Développeur, col blanc en T-shirt noir.

  • Fermeture des murs anti inondations à la Nouvelle-Orléans
    https://www.youtube.com/watch?v=eu3hEtCiUOU

    Lorsque l’on conduit vers l’est depuis La Nouvelle-Orléans, on arrive dans cette zone marécageuse traversée par l’autoroute, puis on tombe sur ce mur de métal spectaculaire. Il est équipé de portes qui se ferment quand la tempête arrive.
    C’est très dramatique, très médiéval : on annonce qu’à telle heure les portes se fermeront. Et derrière, il y a ces communautés qui sont du mauvais côté du mur. C’est une manifestation visible de ce qui nous attend avec le réchauffement climatique.
    ~~Nathaniel Rich

    • De ce que je comprends, c’est un système qui n’est pas destiné à bloquer les gens, mais à limiter l’impact des inondations pour éviter une nouvelle Katrina (c’est-à-dire une métropole de plusieurs millions d’habitants totalement inondée).
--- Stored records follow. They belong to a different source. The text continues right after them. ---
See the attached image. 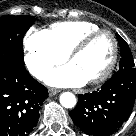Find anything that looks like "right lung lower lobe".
I'll return each instance as SVG.
<instances>
[{
	"mask_svg": "<svg viewBox=\"0 0 136 136\" xmlns=\"http://www.w3.org/2000/svg\"><path fill=\"white\" fill-rule=\"evenodd\" d=\"M47 97L25 67H0V136H28Z\"/></svg>",
	"mask_w": 136,
	"mask_h": 136,
	"instance_id": "1",
	"label": "right lung lower lobe"
}]
</instances>
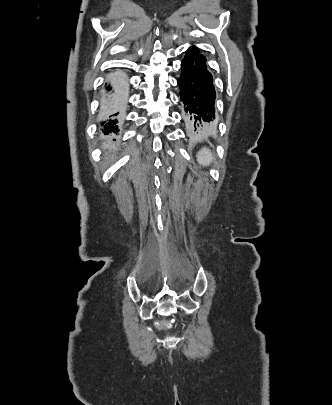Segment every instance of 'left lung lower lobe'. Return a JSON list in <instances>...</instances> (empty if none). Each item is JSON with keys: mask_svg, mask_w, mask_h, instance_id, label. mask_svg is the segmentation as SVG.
Instances as JSON below:
<instances>
[{"mask_svg": "<svg viewBox=\"0 0 332 405\" xmlns=\"http://www.w3.org/2000/svg\"><path fill=\"white\" fill-rule=\"evenodd\" d=\"M181 69L177 84L184 109V121L190 132L201 133L213 125L217 117L213 77L207 69L206 58L196 46L187 50Z\"/></svg>", "mask_w": 332, "mask_h": 405, "instance_id": "0a47b994", "label": "left lung lower lobe"}]
</instances>
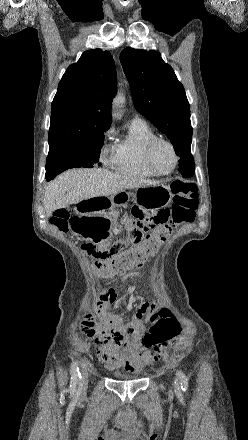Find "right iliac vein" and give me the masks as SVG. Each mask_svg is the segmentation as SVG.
<instances>
[{
	"label": "right iliac vein",
	"instance_id": "63e3f726",
	"mask_svg": "<svg viewBox=\"0 0 248 440\" xmlns=\"http://www.w3.org/2000/svg\"><path fill=\"white\" fill-rule=\"evenodd\" d=\"M88 377H89L88 370L86 367H83L82 373H81V380L79 382V388H78V393L80 395L84 394L87 389Z\"/></svg>",
	"mask_w": 248,
	"mask_h": 440
}]
</instances>
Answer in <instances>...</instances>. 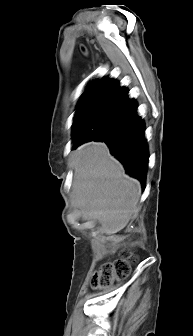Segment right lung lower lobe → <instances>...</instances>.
<instances>
[{
    "mask_svg": "<svg viewBox=\"0 0 193 336\" xmlns=\"http://www.w3.org/2000/svg\"><path fill=\"white\" fill-rule=\"evenodd\" d=\"M144 131V123L137 115V105L126 92L113 109L103 130L93 139L86 141H104L111 154L122 162L126 172L139 179L144 188L148 169V149ZM83 142L74 143L73 148Z\"/></svg>",
    "mask_w": 193,
    "mask_h": 336,
    "instance_id": "obj_1",
    "label": "right lung lower lobe"
}]
</instances>
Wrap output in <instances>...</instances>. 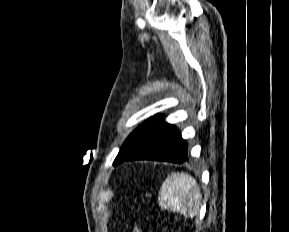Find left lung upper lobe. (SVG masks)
Here are the masks:
<instances>
[{"label": "left lung upper lobe", "instance_id": "1", "mask_svg": "<svg viewBox=\"0 0 289 232\" xmlns=\"http://www.w3.org/2000/svg\"><path fill=\"white\" fill-rule=\"evenodd\" d=\"M167 123L160 116L153 117L139 126L121 147L113 165L122 163L127 157L137 151L148 139L163 128Z\"/></svg>", "mask_w": 289, "mask_h": 232}]
</instances>
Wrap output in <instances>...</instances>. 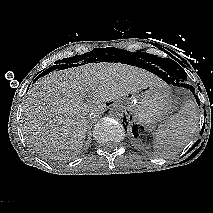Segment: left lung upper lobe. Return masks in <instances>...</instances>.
I'll list each match as a JSON object with an SVG mask.
<instances>
[{"mask_svg": "<svg viewBox=\"0 0 213 213\" xmlns=\"http://www.w3.org/2000/svg\"><path fill=\"white\" fill-rule=\"evenodd\" d=\"M158 65L166 71L169 76L173 77L175 81L184 82L187 79V74L175 61L171 59L156 58Z\"/></svg>", "mask_w": 213, "mask_h": 213, "instance_id": "1", "label": "left lung upper lobe"}]
</instances>
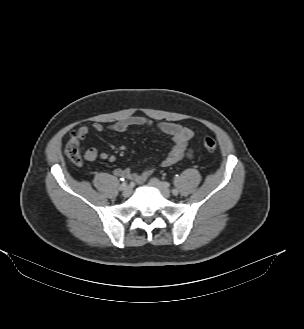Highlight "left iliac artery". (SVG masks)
I'll return each instance as SVG.
<instances>
[{"mask_svg":"<svg viewBox=\"0 0 304 329\" xmlns=\"http://www.w3.org/2000/svg\"><path fill=\"white\" fill-rule=\"evenodd\" d=\"M172 192H173L174 195L178 194V191L176 189H173Z\"/></svg>","mask_w":304,"mask_h":329,"instance_id":"obj_1","label":"left iliac artery"}]
</instances>
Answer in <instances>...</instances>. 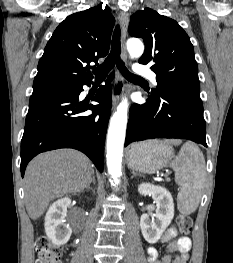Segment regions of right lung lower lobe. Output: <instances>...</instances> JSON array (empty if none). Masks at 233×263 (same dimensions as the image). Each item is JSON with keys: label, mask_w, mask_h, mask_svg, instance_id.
I'll use <instances>...</instances> for the list:
<instances>
[{"label": "right lung lower lobe", "mask_w": 233, "mask_h": 263, "mask_svg": "<svg viewBox=\"0 0 233 263\" xmlns=\"http://www.w3.org/2000/svg\"><path fill=\"white\" fill-rule=\"evenodd\" d=\"M113 76L112 73L96 93L94 101L99 105L78 101L84 84L30 97L21 140L22 177L34 156L58 148L82 151L103 171L104 143L112 106L109 82ZM87 110H92V114H83Z\"/></svg>", "instance_id": "right-lung-lower-lobe-1"}]
</instances>
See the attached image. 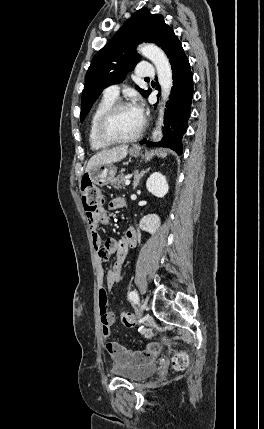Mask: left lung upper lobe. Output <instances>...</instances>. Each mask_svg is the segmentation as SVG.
Returning <instances> with one entry per match:
<instances>
[{"instance_id": "5c2ea615", "label": "left lung upper lobe", "mask_w": 264, "mask_h": 429, "mask_svg": "<svg viewBox=\"0 0 264 429\" xmlns=\"http://www.w3.org/2000/svg\"><path fill=\"white\" fill-rule=\"evenodd\" d=\"M172 30L160 14H151L142 8L135 12L117 31L112 39L93 57L85 78L81 101V122L104 88L125 79L140 60L136 46L142 42H153L161 47L167 33ZM136 88L147 97L151 90Z\"/></svg>"}]
</instances>
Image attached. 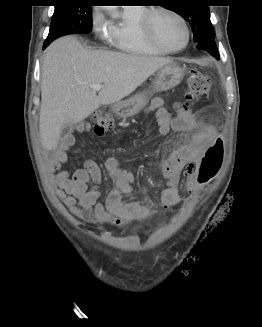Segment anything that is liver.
I'll use <instances>...</instances> for the list:
<instances>
[{"label": "liver", "mask_w": 262, "mask_h": 327, "mask_svg": "<svg viewBox=\"0 0 262 327\" xmlns=\"http://www.w3.org/2000/svg\"><path fill=\"white\" fill-rule=\"evenodd\" d=\"M170 58L84 48L72 36L49 45L42 65L39 129L41 144L58 146L62 129L79 123L100 105L129 96ZM103 85L98 95L91 86Z\"/></svg>", "instance_id": "6515ba94"}]
</instances>
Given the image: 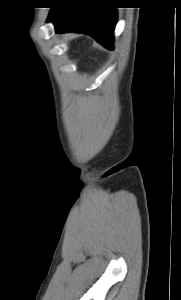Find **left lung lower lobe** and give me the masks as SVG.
<instances>
[{
    "label": "left lung lower lobe",
    "instance_id": "obj_1",
    "mask_svg": "<svg viewBox=\"0 0 181 300\" xmlns=\"http://www.w3.org/2000/svg\"><path fill=\"white\" fill-rule=\"evenodd\" d=\"M49 21L58 32H82L113 49L117 11L106 0H65L51 8Z\"/></svg>",
    "mask_w": 181,
    "mask_h": 300
}]
</instances>
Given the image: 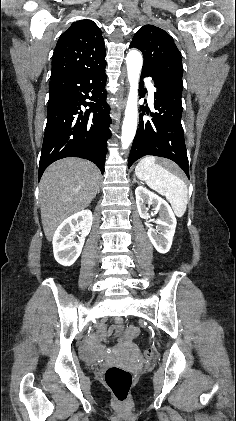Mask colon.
<instances>
[{"label": "colon", "mask_w": 236, "mask_h": 421, "mask_svg": "<svg viewBox=\"0 0 236 421\" xmlns=\"http://www.w3.org/2000/svg\"><path fill=\"white\" fill-rule=\"evenodd\" d=\"M154 355L155 352L152 349L144 351V357L146 359H151ZM104 380L107 387L119 402H125L127 400L134 381L133 375L129 370L119 366H111L105 371Z\"/></svg>", "instance_id": "obj_1"}]
</instances>
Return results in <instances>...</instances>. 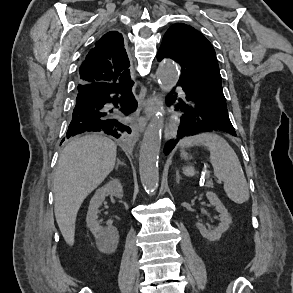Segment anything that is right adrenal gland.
Masks as SVG:
<instances>
[{
    "instance_id": "1",
    "label": "right adrenal gland",
    "mask_w": 293,
    "mask_h": 293,
    "mask_svg": "<svg viewBox=\"0 0 293 293\" xmlns=\"http://www.w3.org/2000/svg\"><path fill=\"white\" fill-rule=\"evenodd\" d=\"M119 165H122V166H123L124 163L121 162L119 159H117V163H116V166H115V169H116V170L118 169Z\"/></svg>"
}]
</instances>
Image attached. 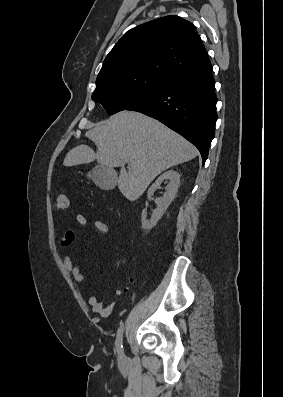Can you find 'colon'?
<instances>
[{"label":"colon","instance_id":"5ec220e1","mask_svg":"<svg viewBox=\"0 0 283 397\" xmlns=\"http://www.w3.org/2000/svg\"><path fill=\"white\" fill-rule=\"evenodd\" d=\"M55 208L58 210H65L69 206V199L64 193H58L54 201Z\"/></svg>","mask_w":283,"mask_h":397}]
</instances>
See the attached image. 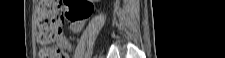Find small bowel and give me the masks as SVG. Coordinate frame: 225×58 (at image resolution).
<instances>
[{
	"instance_id": "1",
	"label": "small bowel",
	"mask_w": 225,
	"mask_h": 58,
	"mask_svg": "<svg viewBox=\"0 0 225 58\" xmlns=\"http://www.w3.org/2000/svg\"><path fill=\"white\" fill-rule=\"evenodd\" d=\"M82 27H83V20H81V21H72L70 23L69 29H70L71 32L77 33V32H79L82 29ZM59 44L62 46V48L64 50L62 58H69V55H68V53L66 51H69L71 49V44L68 41V39L63 37L59 41Z\"/></svg>"
}]
</instances>
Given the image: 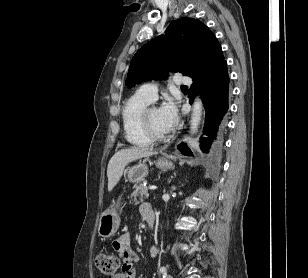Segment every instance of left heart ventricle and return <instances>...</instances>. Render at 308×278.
Masks as SVG:
<instances>
[{
	"label": "left heart ventricle",
	"mask_w": 308,
	"mask_h": 278,
	"mask_svg": "<svg viewBox=\"0 0 308 278\" xmlns=\"http://www.w3.org/2000/svg\"><path fill=\"white\" fill-rule=\"evenodd\" d=\"M149 120H150V124H151L153 130L156 133H158V134H165L166 133L161 126L158 109H154L150 112Z\"/></svg>",
	"instance_id": "left-heart-ventricle-1"
}]
</instances>
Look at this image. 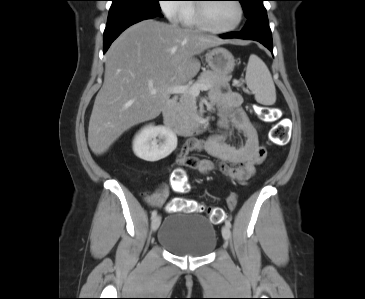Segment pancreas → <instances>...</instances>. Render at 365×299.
I'll return each instance as SVG.
<instances>
[{"instance_id": "pancreas-1", "label": "pancreas", "mask_w": 365, "mask_h": 299, "mask_svg": "<svg viewBox=\"0 0 365 299\" xmlns=\"http://www.w3.org/2000/svg\"><path fill=\"white\" fill-rule=\"evenodd\" d=\"M229 77L207 70L200 74L195 84H208L210 89L226 85ZM197 116L196 99L190 94H183L175 106V120L184 129H191L195 125Z\"/></svg>"}]
</instances>
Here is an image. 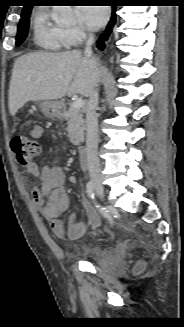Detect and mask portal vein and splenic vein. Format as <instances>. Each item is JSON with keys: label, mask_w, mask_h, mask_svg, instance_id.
<instances>
[{"label": "portal vein and splenic vein", "mask_w": 184, "mask_h": 327, "mask_svg": "<svg viewBox=\"0 0 184 327\" xmlns=\"http://www.w3.org/2000/svg\"><path fill=\"white\" fill-rule=\"evenodd\" d=\"M83 105H84L83 99L78 98L72 103L71 107L79 110L80 108L83 107Z\"/></svg>", "instance_id": "1"}]
</instances>
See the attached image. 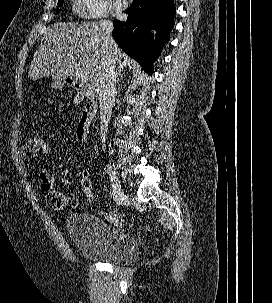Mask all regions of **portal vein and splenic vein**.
<instances>
[{"mask_svg":"<svg viewBox=\"0 0 272 303\" xmlns=\"http://www.w3.org/2000/svg\"><path fill=\"white\" fill-rule=\"evenodd\" d=\"M77 77L79 78L80 82L81 83H87L88 82V77L86 74H83V73H78L77 74Z\"/></svg>","mask_w":272,"mask_h":303,"instance_id":"portal-vein-and-splenic-vein-1","label":"portal vein and splenic vein"}]
</instances>
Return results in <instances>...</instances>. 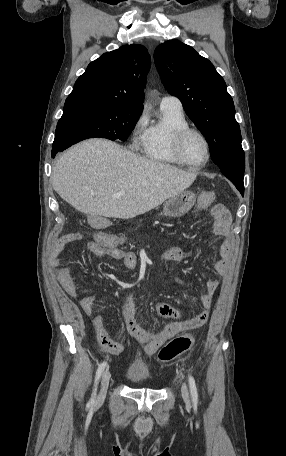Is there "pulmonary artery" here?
Returning a JSON list of instances; mask_svg holds the SVG:
<instances>
[{
  "mask_svg": "<svg viewBox=\"0 0 286 456\" xmlns=\"http://www.w3.org/2000/svg\"><path fill=\"white\" fill-rule=\"evenodd\" d=\"M161 107L170 108L178 111H183V106L181 101L172 95H165L162 97L160 102Z\"/></svg>",
  "mask_w": 286,
  "mask_h": 456,
  "instance_id": "pulmonary-artery-1",
  "label": "pulmonary artery"
}]
</instances>
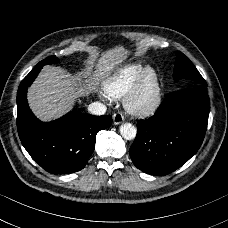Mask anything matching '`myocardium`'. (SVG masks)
I'll use <instances>...</instances> for the list:
<instances>
[{"instance_id":"f54148a6","label":"myocardium","mask_w":228,"mask_h":228,"mask_svg":"<svg viewBox=\"0 0 228 228\" xmlns=\"http://www.w3.org/2000/svg\"><path fill=\"white\" fill-rule=\"evenodd\" d=\"M163 101L162 81L158 71L148 68L127 98L128 109L137 115L154 114Z\"/></svg>"}]
</instances>
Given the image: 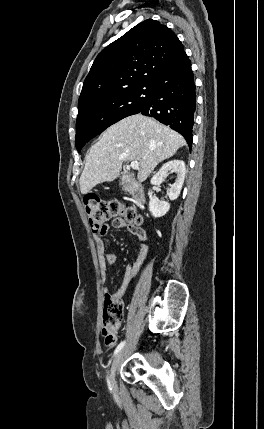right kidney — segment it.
Returning a JSON list of instances; mask_svg holds the SVG:
<instances>
[{"mask_svg": "<svg viewBox=\"0 0 264 429\" xmlns=\"http://www.w3.org/2000/svg\"><path fill=\"white\" fill-rule=\"evenodd\" d=\"M169 171H174L177 176L175 182L171 185L168 197L170 200L178 198L185 178L186 168L182 160H171L165 163L161 169L152 177L151 184L159 185L167 176ZM149 195V210L155 218L164 216L170 209V204L165 201H160L153 196V191H148Z\"/></svg>", "mask_w": 264, "mask_h": 429, "instance_id": "1", "label": "right kidney"}]
</instances>
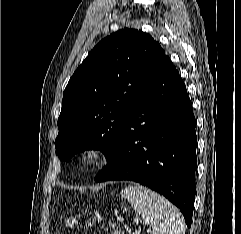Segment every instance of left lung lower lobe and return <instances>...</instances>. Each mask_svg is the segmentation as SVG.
Segmentation results:
<instances>
[{"instance_id": "1", "label": "left lung lower lobe", "mask_w": 241, "mask_h": 234, "mask_svg": "<svg viewBox=\"0 0 241 234\" xmlns=\"http://www.w3.org/2000/svg\"><path fill=\"white\" fill-rule=\"evenodd\" d=\"M195 126L185 84L165 55L130 106L109 163L94 181L139 182L175 204L190 227L196 193Z\"/></svg>"}]
</instances>
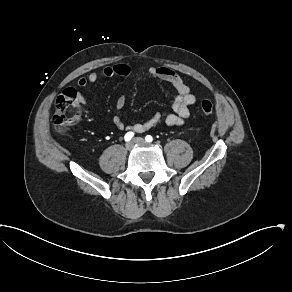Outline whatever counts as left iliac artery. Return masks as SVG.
I'll use <instances>...</instances> for the list:
<instances>
[{"label": "left iliac artery", "instance_id": "left-iliac-artery-1", "mask_svg": "<svg viewBox=\"0 0 292 292\" xmlns=\"http://www.w3.org/2000/svg\"><path fill=\"white\" fill-rule=\"evenodd\" d=\"M145 140L147 141V142H152L153 141V138H152V136L151 135H147L146 137H145Z\"/></svg>", "mask_w": 292, "mask_h": 292}]
</instances>
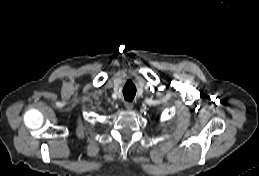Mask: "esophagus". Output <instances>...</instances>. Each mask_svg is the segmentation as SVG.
I'll list each match as a JSON object with an SVG mask.
<instances>
[{
    "label": "esophagus",
    "mask_w": 259,
    "mask_h": 176,
    "mask_svg": "<svg viewBox=\"0 0 259 176\" xmlns=\"http://www.w3.org/2000/svg\"><path fill=\"white\" fill-rule=\"evenodd\" d=\"M125 107L128 109V110H131L134 106L133 102H125Z\"/></svg>",
    "instance_id": "obj_1"
}]
</instances>
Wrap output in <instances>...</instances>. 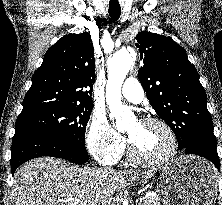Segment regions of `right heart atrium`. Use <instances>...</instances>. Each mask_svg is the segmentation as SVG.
<instances>
[{
    "label": "right heart atrium",
    "instance_id": "obj_1",
    "mask_svg": "<svg viewBox=\"0 0 222 205\" xmlns=\"http://www.w3.org/2000/svg\"><path fill=\"white\" fill-rule=\"evenodd\" d=\"M86 143L92 156L103 164L116 162L123 154L125 140L110 125L104 114L95 112L86 127Z\"/></svg>",
    "mask_w": 222,
    "mask_h": 205
}]
</instances>
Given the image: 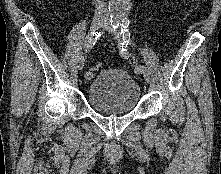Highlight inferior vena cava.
Listing matches in <instances>:
<instances>
[{
  "mask_svg": "<svg viewBox=\"0 0 221 174\" xmlns=\"http://www.w3.org/2000/svg\"><path fill=\"white\" fill-rule=\"evenodd\" d=\"M95 15L96 16H101V17H107L108 16L107 7H106L103 0H96Z\"/></svg>",
  "mask_w": 221,
  "mask_h": 174,
  "instance_id": "1",
  "label": "inferior vena cava"
}]
</instances>
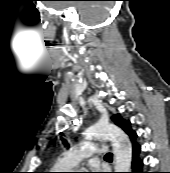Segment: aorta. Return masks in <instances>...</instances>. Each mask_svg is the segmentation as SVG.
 Wrapping results in <instances>:
<instances>
[{
	"label": "aorta",
	"mask_w": 170,
	"mask_h": 173,
	"mask_svg": "<svg viewBox=\"0 0 170 173\" xmlns=\"http://www.w3.org/2000/svg\"><path fill=\"white\" fill-rule=\"evenodd\" d=\"M88 138H103L112 142L115 172H129L132 161V147L127 135L110 123H97L86 130Z\"/></svg>",
	"instance_id": "obj_1"
}]
</instances>
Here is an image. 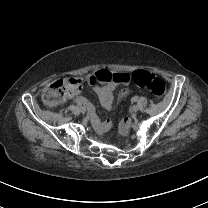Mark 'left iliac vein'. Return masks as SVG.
<instances>
[{"mask_svg": "<svg viewBox=\"0 0 208 208\" xmlns=\"http://www.w3.org/2000/svg\"><path fill=\"white\" fill-rule=\"evenodd\" d=\"M139 107L137 105H133L131 108H130V111L131 113H136L138 111Z\"/></svg>", "mask_w": 208, "mask_h": 208, "instance_id": "4c4485c4", "label": "left iliac vein"}]
</instances>
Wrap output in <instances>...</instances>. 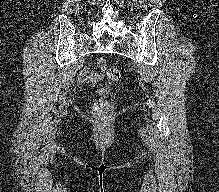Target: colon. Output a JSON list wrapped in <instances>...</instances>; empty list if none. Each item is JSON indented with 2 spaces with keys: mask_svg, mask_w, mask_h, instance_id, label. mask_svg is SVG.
<instances>
[{
  "mask_svg": "<svg viewBox=\"0 0 219 192\" xmlns=\"http://www.w3.org/2000/svg\"><path fill=\"white\" fill-rule=\"evenodd\" d=\"M106 76L111 81H118L121 78V71L118 68L110 67L106 71ZM112 102L110 99H99L92 107L94 119L99 122H105L110 114Z\"/></svg>",
  "mask_w": 219,
  "mask_h": 192,
  "instance_id": "5ec220e1",
  "label": "colon"
}]
</instances>
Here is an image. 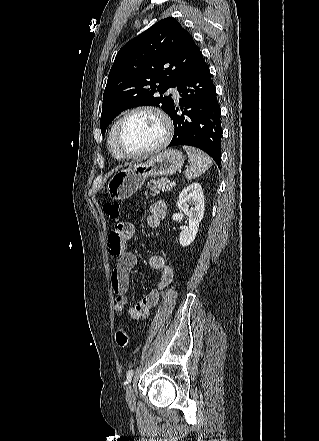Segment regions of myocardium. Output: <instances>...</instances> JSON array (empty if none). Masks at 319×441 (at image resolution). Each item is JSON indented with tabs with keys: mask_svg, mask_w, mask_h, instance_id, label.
I'll return each instance as SVG.
<instances>
[{
	"mask_svg": "<svg viewBox=\"0 0 319 441\" xmlns=\"http://www.w3.org/2000/svg\"><path fill=\"white\" fill-rule=\"evenodd\" d=\"M137 113H150L156 116L163 126V137L160 142L154 147L141 151V152H129L127 151L121 144L120 133L123 124L125 121L132 115ZM173 135V124L169 118V116L160 108L151 106V105H141L134 107L128 110L122 117L117 121L115 132H114V141L116 148L118 151L126 158H144L162 151L170 142Z\"/></svg>",
	"mask_w": 319,
	"mask_h": 441,
	"instance_id": "obj_1",
	"label": "myocardium"
}]
</instances>
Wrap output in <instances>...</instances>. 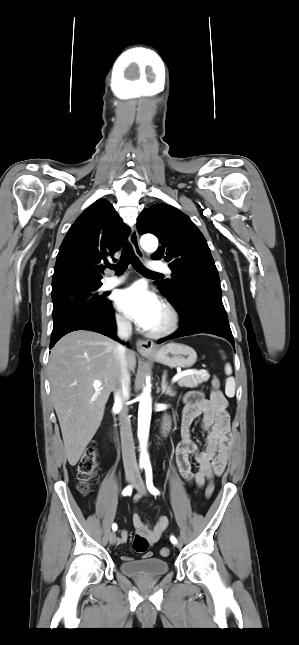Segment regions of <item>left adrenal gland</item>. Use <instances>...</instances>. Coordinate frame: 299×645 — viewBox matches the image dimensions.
I'll use <instances>...</instances> for the list:
<instances>
[{"label": "left adrenal gland", "mask_w": 299, "mask_h": 645, "mask_svg": "<svg viewBox=\"0 0 299 645\" xmlns=\"http://www.w3.org/2000/svg\"><path fill=\"white\" fill-rule=\"evenodd\" d=\"M166 378H167V372L164 371L162 375V383H161L162 394L168 395L170 397H174L176 395V392L172 389V387L167 385Z\"/></svg>", "instance_id": "a2214340"}]
</instances>
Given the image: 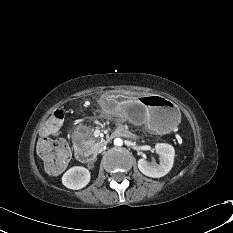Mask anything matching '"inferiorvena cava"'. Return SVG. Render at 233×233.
I'll use <instances>...</instances> for the list:
<instances>
[{"label": "inferior vena cava", "mask_w": 233, "mask_h": 233, "mask_svg": "<svg viewBox=\"0 0 233 233\" xmlns=\"http://www.w3.org/2000/svg\"><path fill=\"white\" fill-rule=\"evenodd\" d=\"M103 151V148L102 147H99L98 148V152L100 153V152H102Z\"/></svg>", "instance_id": "602c4592"}]
</instances>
      Là j’ai l’impression que le gars s’indigne, avec la même logique de prétendre que les digues installées aux Pays-Bas ont pour but de condamner le reste de l’Europe en cas de montée des eaux, alors que pour les Hollandais ce serait les grand luxe.

    • « Le mur de béton de La Nouvelle-Orléans est une manifestation visible de ce qui nous attend avec le réchauffement climatique »
      https://www.lemonde.fr/idees/article/2021/09/14/nathaniel-rich-la-nouvelle-orleans-est-associee-a-l-histoire-mais-d-une-cert

      Deux semaines après que l’ouragan Ida a frappé La Nouvelle-Orléans, l’essayiste et journaliste Nathaniel Rich, spécialiste des questions environnementales, décrit une ville à l’avant-poste du réchauffement climatique.

      Nathaniel Rich a marqué l’histoire du journalisme américain en publiant en 2018 un reportage qui a occupé l’intégralité d’un numéro du New York Times Magazine : « Perdre la Terre : une histoire de notre temps » (en France, les éditions du Seuil en ont publié en 2019 une version française). Cette enquête revient sur une décennie d’inaction politique, entre 1979 et 1989, face à une crise climatique pourtant déjà avérée.

      Son deuxième livre, Second Nature (non traduit, Farrar, Straus and Giroux, 304 pages, 22 euros), raconte, en dix essais, un monde « postnaturel » dans lequel rien n’est proprement « sauvage », et où ce que nous appelons « nature » ne saurait désormais se passer de l’homme. Habitant de La Nouvelle-Orléans, en Louisiane, Nathaniel Rich a répondu à nos questions depuis l’Alabama, où il s’était réfugié avec sa famille en attendant le rétablissement de l’électricité.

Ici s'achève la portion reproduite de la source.